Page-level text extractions
--- --- ---
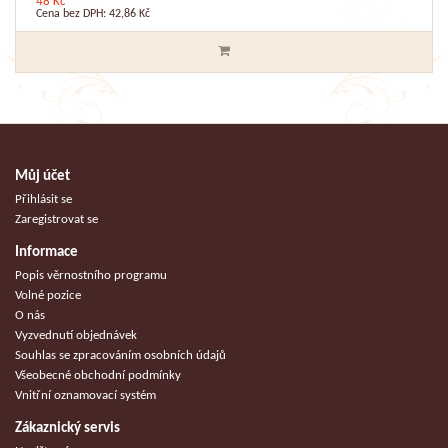
48 Kč
Cena bez DPH: 42,86 Kč
Můj účet
Přihlásit se
Zaregistrovat se
Informace
Popis věrnostního programu
Volné pozice
O nás
Vyzvednutí objednávek
Souhlas se zpracováním osobních údajů
Všeobecné obchodní podmínky
Vnitřní oznamovací systém
Zákaznický servis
--- --- ---
§ **WHAT THE TASK REQUIRES**
Return the records above exactly as written. Do not include their images.

§ **RESPONSE FOR THIS EXERCISE**
48 Kč
Cena bez DPH: 42,86 Kč
Můj účet
Přihlásit se
Zaregistrovat se
Informace
Popis věrnostního programu
Volné pozice
O nás
Vyzvednutí objednávek
Souhlas se zpracováním osobních údajů
Všeobecné obchodní podmínky
Vnitřní oznamovací systém
Zákaznický servis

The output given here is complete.